In what Browns fans everywhere are hoping isn’t a bad omen that foreshadows things to come, however, the event failed to live up to the hype.
Rain roared through downtown Cleveland starting hours before the scheduled 7:05 game time and continued for well over two hours afterward. The soaked fans wearing both Indians gear as well as several ‘Manziel #2’ Browns jerseys were screaming for Johnny Football until the first pitch was eventually cancelled due to the unrelenting downpour.
The cancellation occurred after the football players got a tour of the clubhouse and some pitching pointers from Tribe starter Josh Tomlin. The two athletes did not seem to need much direction, however.

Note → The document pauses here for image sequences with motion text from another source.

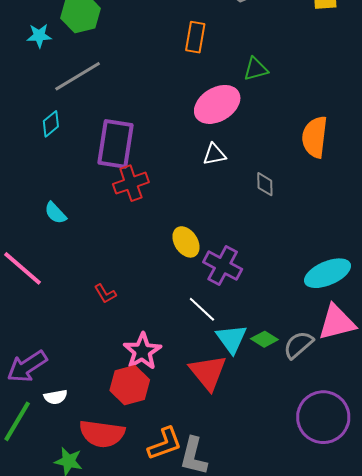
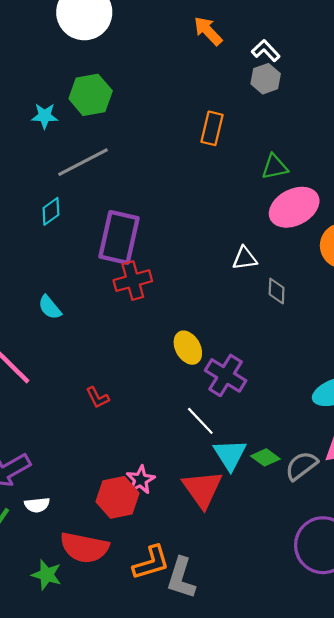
pink ellipse: (217, 104) -> (294, 207), moved
white triangle: (214, 154) -> (245, 258), moved
pink star: (142, 351) -> (141, 480), moved, size x0.7

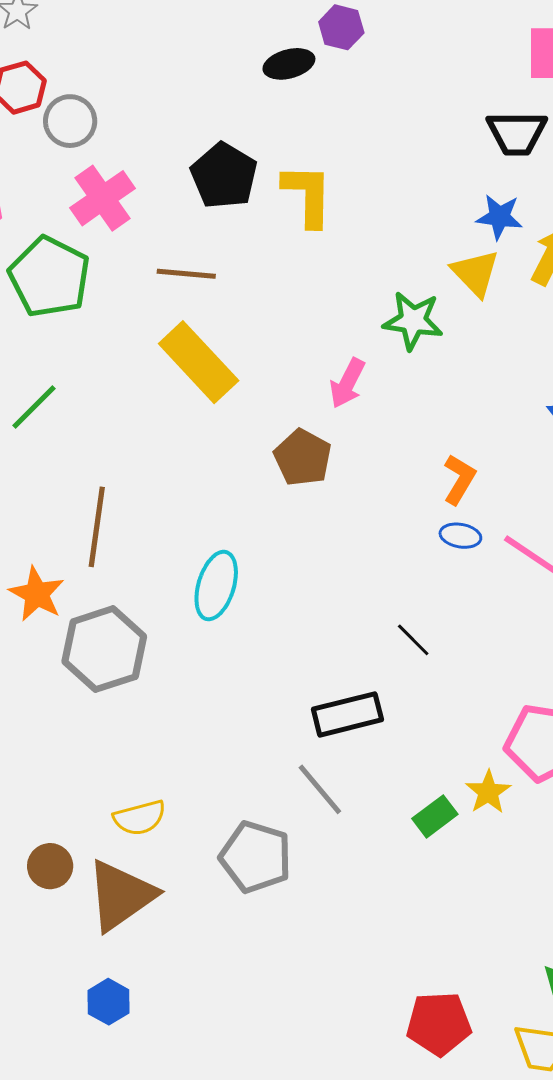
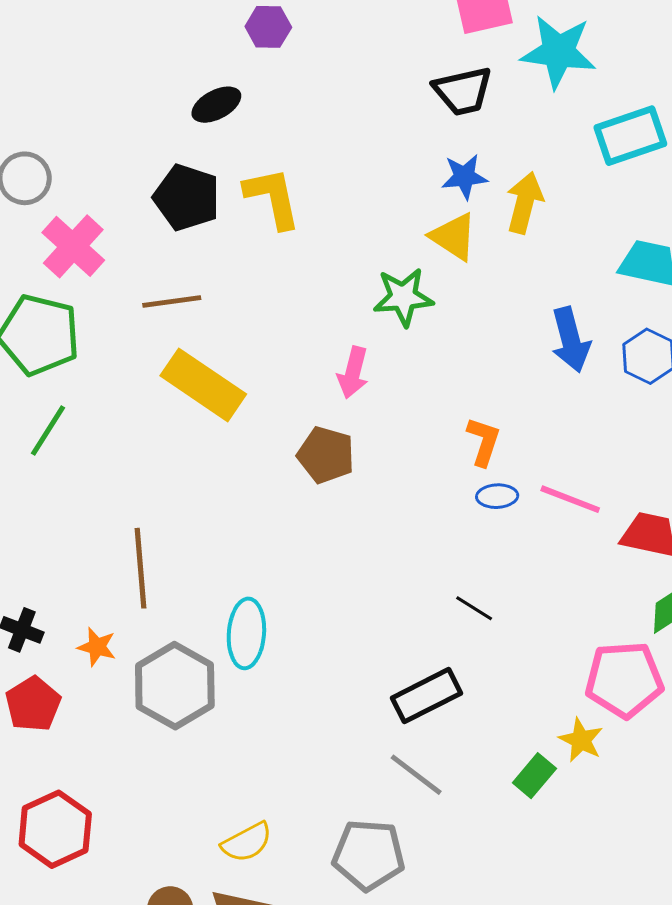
black ellipse: (289, 64) -> (216, 105), moved
green line: (34, 407) -> (48, 430), moved
cyan ellipse: (216, 586) -> (246, 633), moved
orange star: (37, 594) -> (97, 647), size x0.7

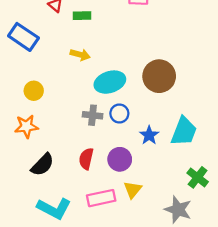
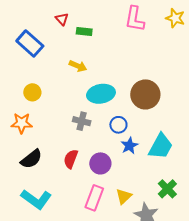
blue circle: (119, 113) -> (118, 125), moved
yellow triangle: (133, 190) -> (124, 196), moved
pink rectangle: (101, 198) -> (94, 198), moved, turned -65

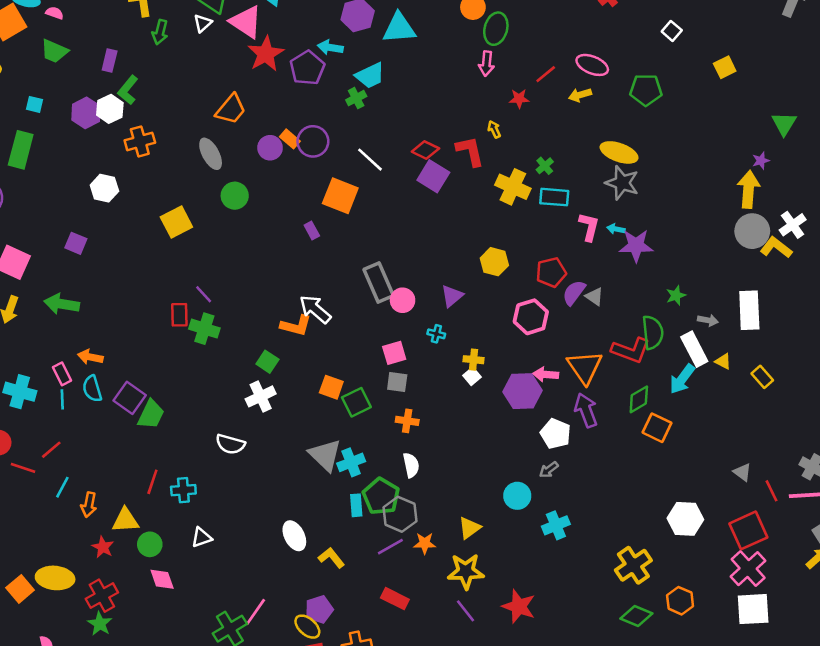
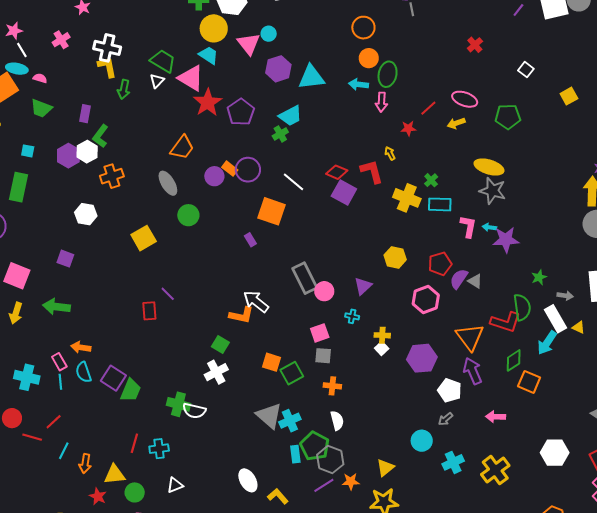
cyan arrow: (330, 47) -> (358, 84), moved
green cross: (204, 329) -> (178, 404), moved
pink arrow: (546, 374) -> (496, 417), moved
yellow cross: (633, 565) -> (495, 470), moved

“I played (baseball) since I was six until I was 16,” Manziel said. “I played until I was a junior, when I graduated and went early to Texas A&M. I was going to play in college, but went to A&M instead for football. I played middle infield.”
“The first sport I played was baseball,” Gilbert added. “I played for two years before I got into football at age seven. I played in a lot of tournaments and traveled all over playing—I was a pitcher. I played into my freshman year of high school before I gave it up for track.”
The two Browns rookies did make an appearance on the field and Manziel flashed his touchdown money sign to the roaring, drenched spectators. During what became just an on-field photo session, both Manziel and Gilbert received loving ovations from the crowd.
Manziel, who is treated with rock-star-status everywhere he goes, agrees with his new teammate.
“It’s been great,” Manziel said. “I’m still trying to get familiar with the city. Fans are out there (in Berea) every day. It was like that at A&M, too; it’s great though.”
Dressed in a white, #2 Indians jersey, Manziel smiled when asked about the now-famous picture of a Little League version of him donning a Chief Wahoo cap and a white shirt with the script “Indians” across his chest.
“The Indians were always our team growing up,” Manziel said. “When I moved to Kerrville (Texas) in middle school, that was our team again.”
Even though he had not gotten a chance to show off his throwing arm to the city at that point, it was good to see Manziel out at the ballpark making the Indians his team once again.